TimeMixer++; A General TS Pattern Machine for Universal Predictive Analysis

Abstract
Introduction
Related Work
TimeMixer++
1. Structure overview
2. Mixer block
Experiments
1. Main Results
2. Model Analysis

0. Abstract

TS pattern machine (TSPM)

For a broad range of TS tasks
- forecasting, classification, anomaly detection, imputation
Through powerful representation and pattern extraction capabilities.

Traditional TS models

Struggle to capture universal patterns

\(\rightarrow\) Limiting their effectiveness across diverse tasks

TimeMixer++

a) Time & Frequency

(1) Multiple scales in the time domain domain
(2) Various resolutions in the frequency domain

\(\rightarrow\) Employ various mixing strategies to extract intricate, task-adaptive TS patterns.

b) TimeMixer++

TSPM that processes multi-scale TS using

(1) Multi-resolution time imaging (MRTI)
(2) Time image decomposition (TID)
(3) Multi-scale mixing (MCM)
(4) Multi-resolution mixing (MRM)

to extract comprehensive temporal patterns.

c) Experiments

SOTA across 8 TS analytical tasks,

surpassing both general-purpose and task-specific models

1. Introduction

TS pattern machines (TSPMs)

Unified model architecture capable of handling a broad range of TS tasks across domains (Zhou et al., 2023; Wu et al., 2023).
Key: Ability to recognize and generalize TS patterns

\(\rightarrow\) Enabling the model to uncover meaningful temporal structures and adapt to varying TS tasks

Traditional works

(1) RNNs: Struggle to capture long-term dependencies due to limitations like Markovian assumptions and inefficiencies.
(2) TCNs: Efficiently capture local patterns but face challenges with long-range dependencies (e.g., seasonality and trends) because of their fixed receptive fields.
(3) Reshape TS into 2D
- based on frequency domain information (Wu et al., 2023)
- downsample the time domain (Liu et al., 2022a)
\(\rightarrow\) Fall short in comprehensively capturing long-range patterns.
(4) Transformers: Leverage token-wise self-attention to model long-range dependencies

\(\rightarrow\) Often involve overlapping contexts at a single time point, such as daily, weekly…
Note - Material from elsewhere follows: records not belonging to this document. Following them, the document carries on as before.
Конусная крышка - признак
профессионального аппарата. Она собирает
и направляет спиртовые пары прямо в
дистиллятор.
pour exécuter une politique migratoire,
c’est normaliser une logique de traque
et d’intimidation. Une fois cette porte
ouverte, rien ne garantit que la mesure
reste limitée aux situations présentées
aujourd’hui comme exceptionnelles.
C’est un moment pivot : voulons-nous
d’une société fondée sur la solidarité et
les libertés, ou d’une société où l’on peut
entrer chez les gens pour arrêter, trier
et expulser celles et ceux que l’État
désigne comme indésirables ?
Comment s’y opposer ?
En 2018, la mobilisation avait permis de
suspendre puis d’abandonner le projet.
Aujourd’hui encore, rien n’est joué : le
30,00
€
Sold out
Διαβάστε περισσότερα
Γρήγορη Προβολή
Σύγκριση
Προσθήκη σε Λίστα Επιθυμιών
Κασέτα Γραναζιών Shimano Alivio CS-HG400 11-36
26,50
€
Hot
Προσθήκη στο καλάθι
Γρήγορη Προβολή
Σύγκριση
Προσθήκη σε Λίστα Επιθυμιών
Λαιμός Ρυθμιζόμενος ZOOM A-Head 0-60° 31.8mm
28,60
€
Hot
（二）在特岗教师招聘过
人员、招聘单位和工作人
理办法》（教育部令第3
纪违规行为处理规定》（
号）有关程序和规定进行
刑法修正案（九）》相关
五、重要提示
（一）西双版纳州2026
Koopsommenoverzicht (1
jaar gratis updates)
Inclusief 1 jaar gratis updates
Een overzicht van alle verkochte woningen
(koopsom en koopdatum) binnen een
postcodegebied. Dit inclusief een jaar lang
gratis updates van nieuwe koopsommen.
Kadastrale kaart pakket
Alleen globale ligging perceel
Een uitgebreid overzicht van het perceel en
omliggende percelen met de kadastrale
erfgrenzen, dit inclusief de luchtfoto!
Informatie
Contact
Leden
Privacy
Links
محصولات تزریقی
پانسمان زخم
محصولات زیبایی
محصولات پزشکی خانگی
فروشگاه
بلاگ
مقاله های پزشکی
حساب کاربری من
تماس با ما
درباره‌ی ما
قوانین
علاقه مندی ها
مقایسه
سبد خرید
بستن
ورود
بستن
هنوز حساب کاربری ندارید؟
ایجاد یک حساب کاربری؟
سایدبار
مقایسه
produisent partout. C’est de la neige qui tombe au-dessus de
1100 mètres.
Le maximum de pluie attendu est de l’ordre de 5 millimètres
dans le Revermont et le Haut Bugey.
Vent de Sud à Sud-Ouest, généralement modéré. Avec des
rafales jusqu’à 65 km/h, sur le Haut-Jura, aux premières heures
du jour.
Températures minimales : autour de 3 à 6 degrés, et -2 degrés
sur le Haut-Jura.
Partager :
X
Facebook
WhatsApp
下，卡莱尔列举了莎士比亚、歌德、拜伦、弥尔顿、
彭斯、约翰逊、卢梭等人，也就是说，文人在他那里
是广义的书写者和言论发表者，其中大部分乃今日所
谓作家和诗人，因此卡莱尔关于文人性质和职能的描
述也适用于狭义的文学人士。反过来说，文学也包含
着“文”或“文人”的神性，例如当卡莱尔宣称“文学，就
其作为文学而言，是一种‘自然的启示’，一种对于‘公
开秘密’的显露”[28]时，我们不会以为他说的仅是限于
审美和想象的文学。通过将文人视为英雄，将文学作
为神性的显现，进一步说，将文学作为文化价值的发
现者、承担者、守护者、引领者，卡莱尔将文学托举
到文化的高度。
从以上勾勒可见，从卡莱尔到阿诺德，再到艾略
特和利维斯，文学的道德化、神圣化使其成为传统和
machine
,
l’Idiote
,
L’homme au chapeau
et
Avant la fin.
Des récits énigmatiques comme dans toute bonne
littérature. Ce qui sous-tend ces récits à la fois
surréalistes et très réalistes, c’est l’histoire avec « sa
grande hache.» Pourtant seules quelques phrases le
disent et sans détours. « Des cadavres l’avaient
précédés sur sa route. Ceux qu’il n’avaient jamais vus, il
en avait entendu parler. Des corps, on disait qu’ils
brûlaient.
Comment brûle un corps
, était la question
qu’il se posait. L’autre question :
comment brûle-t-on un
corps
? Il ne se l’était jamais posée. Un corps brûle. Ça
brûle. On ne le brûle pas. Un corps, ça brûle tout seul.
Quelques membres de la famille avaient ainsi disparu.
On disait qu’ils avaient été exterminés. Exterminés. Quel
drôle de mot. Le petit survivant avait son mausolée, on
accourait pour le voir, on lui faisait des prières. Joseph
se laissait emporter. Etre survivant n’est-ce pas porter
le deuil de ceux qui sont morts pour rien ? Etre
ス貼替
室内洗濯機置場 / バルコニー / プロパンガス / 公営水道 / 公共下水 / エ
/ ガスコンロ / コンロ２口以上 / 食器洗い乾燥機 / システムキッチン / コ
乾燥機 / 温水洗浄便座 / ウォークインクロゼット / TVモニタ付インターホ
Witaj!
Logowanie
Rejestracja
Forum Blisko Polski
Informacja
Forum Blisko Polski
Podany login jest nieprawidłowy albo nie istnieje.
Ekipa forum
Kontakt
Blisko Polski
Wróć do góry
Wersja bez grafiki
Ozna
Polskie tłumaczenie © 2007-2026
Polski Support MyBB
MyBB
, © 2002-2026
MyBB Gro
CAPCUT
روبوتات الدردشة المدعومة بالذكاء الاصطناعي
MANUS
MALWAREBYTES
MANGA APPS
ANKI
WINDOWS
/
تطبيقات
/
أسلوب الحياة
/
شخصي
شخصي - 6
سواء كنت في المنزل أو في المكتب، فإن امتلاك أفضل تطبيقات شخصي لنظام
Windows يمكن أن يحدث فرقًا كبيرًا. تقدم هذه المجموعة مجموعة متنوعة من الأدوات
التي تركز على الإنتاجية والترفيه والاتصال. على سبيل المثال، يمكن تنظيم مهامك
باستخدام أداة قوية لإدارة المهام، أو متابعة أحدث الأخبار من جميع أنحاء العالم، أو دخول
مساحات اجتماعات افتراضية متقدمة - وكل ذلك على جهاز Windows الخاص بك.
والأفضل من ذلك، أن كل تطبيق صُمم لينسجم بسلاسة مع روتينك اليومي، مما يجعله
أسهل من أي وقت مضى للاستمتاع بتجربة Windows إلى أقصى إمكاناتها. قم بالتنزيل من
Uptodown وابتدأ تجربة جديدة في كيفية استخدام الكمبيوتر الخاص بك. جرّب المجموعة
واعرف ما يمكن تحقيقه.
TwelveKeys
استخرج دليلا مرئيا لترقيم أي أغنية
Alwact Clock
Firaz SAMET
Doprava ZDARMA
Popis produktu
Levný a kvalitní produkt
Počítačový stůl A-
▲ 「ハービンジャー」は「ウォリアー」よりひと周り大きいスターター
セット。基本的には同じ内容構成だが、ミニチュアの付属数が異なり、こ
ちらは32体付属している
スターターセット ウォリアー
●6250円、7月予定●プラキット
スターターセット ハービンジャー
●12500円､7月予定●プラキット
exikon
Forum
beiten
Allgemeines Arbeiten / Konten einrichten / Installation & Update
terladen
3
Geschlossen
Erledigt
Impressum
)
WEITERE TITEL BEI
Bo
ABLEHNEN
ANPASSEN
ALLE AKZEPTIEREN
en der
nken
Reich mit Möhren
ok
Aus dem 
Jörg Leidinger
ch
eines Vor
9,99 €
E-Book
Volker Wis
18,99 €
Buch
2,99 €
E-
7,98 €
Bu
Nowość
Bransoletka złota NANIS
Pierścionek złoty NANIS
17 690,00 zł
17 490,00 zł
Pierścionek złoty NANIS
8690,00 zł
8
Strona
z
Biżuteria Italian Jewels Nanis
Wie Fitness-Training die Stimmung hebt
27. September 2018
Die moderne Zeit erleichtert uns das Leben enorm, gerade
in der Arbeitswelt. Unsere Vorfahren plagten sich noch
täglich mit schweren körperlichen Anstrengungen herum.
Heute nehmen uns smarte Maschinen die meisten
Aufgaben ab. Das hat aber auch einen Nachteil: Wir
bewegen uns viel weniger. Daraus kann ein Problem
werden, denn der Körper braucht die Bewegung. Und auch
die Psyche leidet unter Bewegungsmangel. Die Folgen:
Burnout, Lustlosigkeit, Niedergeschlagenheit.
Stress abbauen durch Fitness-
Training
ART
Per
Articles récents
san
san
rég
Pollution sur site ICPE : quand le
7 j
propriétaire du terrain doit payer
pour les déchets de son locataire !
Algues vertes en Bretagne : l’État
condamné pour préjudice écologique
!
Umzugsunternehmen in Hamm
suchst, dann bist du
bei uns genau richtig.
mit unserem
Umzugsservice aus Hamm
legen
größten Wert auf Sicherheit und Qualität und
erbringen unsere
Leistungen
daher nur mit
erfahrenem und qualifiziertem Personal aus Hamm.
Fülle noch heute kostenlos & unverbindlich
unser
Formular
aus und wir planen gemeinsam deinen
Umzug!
\(\rightarrow\) Difficult to represent TS patterns effectively as tokens

Question: What capabilities must a model possess, and what challenges must it overcome, to function as a TSPM?

Multiscale Nature of TS

Reconsider how TS are generated from continuous real-world processes sampled at various scales.

ex) Daily data capture hourly fluctuations
ex) Yearly data reflect long-term trends and seasonal cycles

\(\rightarrow\) This multi-scale, multiperiodicity nature presents a significant challenge for model design, as each scale emphasizes different temporal dynamics

Figure 1) Challenge in constructing a general TSPM

(a) Lower CKA similarity = More diverse representations across layers

\(\rightarrow\) Advantageous for tasks like imputation and anomaly detection
- Require capturing irregular patterns & handling missing data.
- Diverse representations across layers help manage variations across scales and periodicities.
(b) Higher CKA similarity = Less diverse representations across layers

\(\rightarrow\) Advantageous for tasks like forecasting and classification
- Consistent representations across layers better capture stable trends and periodic patterns

Difference in (a) &. (b)

\(\rightarrow\) Emphasizes the challenge of designing a universal model flexible enough to adapt to multi-scale and multi-periodicity patterns across various analytical tasks, which may favor either diverse or consistent representations

TimeMixer

(1) General purpose TSPM designed to capture (2) general, task-adaptive TS patterns by tackling the complexities of (3) multi-scale and multi-periodicity dynamics

Key idea = Simultaneously capture intricate TS patterns across ..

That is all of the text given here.